INPUT DATA Block Start

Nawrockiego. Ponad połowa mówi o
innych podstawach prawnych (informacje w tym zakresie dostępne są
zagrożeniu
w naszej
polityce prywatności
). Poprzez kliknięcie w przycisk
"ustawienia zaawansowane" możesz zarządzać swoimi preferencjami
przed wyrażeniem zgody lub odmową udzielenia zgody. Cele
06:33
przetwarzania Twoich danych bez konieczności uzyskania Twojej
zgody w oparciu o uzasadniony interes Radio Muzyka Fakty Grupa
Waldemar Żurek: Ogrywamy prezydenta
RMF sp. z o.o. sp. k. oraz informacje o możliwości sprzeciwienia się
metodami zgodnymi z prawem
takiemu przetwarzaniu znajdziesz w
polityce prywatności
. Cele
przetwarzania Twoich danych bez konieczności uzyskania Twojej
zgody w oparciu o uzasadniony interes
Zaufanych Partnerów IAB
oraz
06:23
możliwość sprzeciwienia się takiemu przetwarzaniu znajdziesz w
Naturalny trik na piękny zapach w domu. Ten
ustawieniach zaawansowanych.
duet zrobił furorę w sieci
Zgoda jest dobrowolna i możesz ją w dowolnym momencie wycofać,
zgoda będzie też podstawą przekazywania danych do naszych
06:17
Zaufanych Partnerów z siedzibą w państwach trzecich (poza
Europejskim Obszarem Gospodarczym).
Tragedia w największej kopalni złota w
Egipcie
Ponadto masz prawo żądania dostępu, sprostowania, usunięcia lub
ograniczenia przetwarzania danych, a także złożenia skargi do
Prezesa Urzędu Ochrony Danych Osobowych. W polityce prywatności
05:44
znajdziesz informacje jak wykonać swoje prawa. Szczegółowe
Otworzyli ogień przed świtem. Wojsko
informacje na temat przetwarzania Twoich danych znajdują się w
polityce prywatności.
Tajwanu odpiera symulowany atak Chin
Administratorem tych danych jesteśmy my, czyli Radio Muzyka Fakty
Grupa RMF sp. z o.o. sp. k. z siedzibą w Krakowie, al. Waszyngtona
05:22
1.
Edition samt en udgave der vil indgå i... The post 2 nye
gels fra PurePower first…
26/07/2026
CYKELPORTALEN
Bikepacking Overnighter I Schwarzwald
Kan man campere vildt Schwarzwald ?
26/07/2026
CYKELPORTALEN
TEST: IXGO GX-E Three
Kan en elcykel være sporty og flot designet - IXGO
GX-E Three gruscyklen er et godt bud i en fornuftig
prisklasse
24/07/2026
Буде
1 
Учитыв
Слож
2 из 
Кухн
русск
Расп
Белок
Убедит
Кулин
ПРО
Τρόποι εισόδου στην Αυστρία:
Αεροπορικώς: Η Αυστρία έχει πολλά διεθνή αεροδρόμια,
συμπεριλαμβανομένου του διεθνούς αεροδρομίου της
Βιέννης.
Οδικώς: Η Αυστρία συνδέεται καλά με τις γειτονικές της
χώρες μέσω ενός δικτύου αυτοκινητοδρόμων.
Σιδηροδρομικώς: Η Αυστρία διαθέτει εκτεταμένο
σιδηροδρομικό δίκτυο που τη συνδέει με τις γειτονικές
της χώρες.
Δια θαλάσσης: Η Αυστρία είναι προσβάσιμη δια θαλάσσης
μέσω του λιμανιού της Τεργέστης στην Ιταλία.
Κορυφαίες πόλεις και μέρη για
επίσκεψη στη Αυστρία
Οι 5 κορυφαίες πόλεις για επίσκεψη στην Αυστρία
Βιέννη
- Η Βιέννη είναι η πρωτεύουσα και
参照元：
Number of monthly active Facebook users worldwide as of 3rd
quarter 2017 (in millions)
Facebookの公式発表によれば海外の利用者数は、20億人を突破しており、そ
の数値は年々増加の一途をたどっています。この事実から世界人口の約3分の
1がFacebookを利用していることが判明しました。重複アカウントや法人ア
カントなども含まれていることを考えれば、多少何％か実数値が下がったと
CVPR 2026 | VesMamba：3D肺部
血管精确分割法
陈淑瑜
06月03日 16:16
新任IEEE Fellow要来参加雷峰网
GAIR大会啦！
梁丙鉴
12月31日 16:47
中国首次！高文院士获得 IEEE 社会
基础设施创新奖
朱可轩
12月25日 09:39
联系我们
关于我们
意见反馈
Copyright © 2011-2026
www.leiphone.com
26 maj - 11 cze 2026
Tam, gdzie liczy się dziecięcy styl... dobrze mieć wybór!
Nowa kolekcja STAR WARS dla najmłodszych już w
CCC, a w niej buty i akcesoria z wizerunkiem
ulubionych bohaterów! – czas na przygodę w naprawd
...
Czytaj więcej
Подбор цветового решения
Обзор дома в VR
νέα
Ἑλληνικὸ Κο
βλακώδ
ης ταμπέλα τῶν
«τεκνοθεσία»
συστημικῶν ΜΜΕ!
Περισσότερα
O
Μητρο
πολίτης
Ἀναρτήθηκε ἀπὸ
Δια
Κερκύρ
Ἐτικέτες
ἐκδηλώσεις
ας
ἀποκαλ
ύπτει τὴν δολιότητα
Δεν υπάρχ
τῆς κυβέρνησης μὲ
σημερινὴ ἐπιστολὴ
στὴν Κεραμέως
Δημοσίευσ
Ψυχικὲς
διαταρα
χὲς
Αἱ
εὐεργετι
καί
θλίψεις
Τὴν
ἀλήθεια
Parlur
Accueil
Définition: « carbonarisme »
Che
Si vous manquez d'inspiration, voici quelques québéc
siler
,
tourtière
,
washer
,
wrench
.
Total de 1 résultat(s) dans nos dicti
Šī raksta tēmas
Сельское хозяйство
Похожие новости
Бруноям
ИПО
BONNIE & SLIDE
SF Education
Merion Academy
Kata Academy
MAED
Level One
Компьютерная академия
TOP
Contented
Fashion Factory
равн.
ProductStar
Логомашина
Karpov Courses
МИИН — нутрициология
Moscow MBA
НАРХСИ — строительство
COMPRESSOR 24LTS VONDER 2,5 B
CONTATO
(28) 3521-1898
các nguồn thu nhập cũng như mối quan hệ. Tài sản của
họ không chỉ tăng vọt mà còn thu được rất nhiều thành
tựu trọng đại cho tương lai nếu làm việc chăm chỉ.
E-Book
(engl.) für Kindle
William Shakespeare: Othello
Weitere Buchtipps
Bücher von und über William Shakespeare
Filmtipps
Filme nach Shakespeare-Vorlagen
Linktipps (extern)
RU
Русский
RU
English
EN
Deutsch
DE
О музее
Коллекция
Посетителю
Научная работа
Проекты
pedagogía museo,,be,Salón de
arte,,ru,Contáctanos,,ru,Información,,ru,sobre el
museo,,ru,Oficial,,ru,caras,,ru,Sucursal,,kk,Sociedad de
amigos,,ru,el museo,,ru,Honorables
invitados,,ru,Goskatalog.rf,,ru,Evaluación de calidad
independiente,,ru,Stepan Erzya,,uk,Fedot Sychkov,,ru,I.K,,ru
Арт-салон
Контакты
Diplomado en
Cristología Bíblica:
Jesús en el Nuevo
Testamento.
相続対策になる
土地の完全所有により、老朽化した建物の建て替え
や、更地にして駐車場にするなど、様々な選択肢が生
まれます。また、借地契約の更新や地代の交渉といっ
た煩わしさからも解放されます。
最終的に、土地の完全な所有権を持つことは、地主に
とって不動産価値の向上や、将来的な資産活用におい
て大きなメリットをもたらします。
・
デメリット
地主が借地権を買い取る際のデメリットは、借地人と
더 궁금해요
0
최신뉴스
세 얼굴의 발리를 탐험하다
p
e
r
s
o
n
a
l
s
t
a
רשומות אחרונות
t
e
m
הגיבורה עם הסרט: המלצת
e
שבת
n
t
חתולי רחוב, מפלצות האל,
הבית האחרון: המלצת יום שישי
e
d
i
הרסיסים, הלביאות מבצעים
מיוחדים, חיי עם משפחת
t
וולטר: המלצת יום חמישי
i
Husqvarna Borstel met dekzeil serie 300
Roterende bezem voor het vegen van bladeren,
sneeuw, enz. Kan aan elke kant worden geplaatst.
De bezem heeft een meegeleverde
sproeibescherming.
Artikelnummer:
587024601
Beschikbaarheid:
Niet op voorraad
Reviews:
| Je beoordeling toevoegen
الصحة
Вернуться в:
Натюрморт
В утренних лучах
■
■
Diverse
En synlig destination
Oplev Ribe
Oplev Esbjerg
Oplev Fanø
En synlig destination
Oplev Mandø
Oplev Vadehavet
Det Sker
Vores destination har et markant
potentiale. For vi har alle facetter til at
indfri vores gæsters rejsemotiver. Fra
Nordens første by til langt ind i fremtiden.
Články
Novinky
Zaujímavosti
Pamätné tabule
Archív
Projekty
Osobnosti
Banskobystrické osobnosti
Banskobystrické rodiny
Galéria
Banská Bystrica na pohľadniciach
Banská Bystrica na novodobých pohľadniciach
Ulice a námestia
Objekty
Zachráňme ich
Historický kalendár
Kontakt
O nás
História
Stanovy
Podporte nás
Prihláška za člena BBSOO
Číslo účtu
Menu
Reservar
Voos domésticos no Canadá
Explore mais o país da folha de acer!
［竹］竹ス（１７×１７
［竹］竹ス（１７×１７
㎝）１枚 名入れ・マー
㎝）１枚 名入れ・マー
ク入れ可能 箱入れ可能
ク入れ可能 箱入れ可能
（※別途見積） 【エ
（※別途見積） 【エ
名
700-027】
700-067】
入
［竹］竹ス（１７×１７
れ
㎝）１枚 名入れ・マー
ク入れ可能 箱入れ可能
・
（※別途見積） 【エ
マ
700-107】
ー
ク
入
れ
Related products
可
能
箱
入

INPUT DATA Block End

TASK DESCRIPTION:
Only the lines from the one with "Historický kalendár" to the end of the listing are wanted. Print them exactly, keeping both ends.

ANSWER BOX:
Historický kalendár
Kontakt
O nás
História
Stanovy
Podporte nás
Prihláška za člena BBSOO
Číslo účtu
Menu
Reservar
Voos domésticos no Canadá
Explore mais o país da folha de acer!
［竹］竹ス（１７×１７
［竹］竹ス（１７×１７
㎝）１枚 名入れ・マー
㎝）１枚 名入れ・マー
ク入れ可能 箱入れ可能
ク入れ可能 箱入れ可能
（※別途見積） 【エ
（※別途見積） 【エ
名
700-027】
700-067】
入
［竹］竹ス（１７×１７
れ
㎝）１枚 名入れ・マー
ク入れ可能 箱入れ可能
・
（※別途見積） 【エ
マ
700-107】
ー
ク
入
れ
Related products
可
能
箱
入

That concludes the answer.